PROBLEM TO WORK ON: What you return should be the lines of the data containing "hiện", each in full.

MATERIAL PROVIDED:
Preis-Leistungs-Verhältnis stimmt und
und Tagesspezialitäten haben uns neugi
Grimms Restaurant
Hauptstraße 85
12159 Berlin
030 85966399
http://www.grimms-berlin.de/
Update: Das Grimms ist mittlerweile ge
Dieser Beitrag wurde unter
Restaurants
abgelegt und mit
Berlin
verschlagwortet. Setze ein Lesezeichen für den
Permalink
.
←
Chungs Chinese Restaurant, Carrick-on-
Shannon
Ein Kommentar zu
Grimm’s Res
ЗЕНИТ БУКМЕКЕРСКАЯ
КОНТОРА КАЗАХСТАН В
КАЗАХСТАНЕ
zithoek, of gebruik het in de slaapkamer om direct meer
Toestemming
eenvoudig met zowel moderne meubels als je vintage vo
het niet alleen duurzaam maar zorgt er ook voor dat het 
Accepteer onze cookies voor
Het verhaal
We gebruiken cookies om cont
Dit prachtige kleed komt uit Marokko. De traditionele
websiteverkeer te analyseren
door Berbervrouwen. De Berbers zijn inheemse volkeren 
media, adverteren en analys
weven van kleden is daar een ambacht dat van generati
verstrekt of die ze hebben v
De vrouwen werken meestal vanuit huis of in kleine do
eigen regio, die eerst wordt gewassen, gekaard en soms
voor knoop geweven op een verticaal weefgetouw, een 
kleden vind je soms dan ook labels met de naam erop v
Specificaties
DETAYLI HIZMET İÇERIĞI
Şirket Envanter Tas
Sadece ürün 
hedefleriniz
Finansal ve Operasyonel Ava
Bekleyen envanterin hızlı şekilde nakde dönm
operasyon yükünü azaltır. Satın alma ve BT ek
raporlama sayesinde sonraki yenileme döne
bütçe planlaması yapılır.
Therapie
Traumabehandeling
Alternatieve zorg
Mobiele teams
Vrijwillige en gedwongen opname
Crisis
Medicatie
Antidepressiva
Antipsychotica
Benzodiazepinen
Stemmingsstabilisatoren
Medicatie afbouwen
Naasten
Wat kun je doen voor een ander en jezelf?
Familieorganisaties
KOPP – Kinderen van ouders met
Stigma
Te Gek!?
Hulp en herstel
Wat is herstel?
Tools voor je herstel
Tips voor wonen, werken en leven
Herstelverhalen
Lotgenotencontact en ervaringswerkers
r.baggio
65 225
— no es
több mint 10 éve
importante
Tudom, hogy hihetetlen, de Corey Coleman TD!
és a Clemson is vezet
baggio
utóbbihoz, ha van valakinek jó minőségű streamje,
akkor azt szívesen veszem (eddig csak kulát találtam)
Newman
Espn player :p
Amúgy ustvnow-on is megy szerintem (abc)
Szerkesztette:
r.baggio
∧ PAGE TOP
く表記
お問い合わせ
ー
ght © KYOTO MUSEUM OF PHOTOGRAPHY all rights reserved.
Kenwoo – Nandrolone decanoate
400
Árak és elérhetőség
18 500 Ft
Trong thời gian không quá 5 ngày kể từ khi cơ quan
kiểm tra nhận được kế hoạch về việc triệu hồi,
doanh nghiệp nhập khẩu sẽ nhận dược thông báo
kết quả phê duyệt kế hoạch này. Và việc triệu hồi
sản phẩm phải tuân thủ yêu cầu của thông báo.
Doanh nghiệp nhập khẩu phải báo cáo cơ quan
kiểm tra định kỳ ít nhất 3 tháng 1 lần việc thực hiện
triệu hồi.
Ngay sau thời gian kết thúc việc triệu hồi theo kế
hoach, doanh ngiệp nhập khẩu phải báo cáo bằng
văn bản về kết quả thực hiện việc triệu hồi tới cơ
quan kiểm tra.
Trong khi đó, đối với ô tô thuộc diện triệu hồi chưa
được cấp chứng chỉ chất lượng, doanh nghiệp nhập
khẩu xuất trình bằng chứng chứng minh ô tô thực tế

ANSWER FOR THE TASK:
kiểm tra định kỳ ít nhất 3 tháng 1 lần việc thực hiện
văn bản về kết quả thực hiện việc triệu hồi tới cơ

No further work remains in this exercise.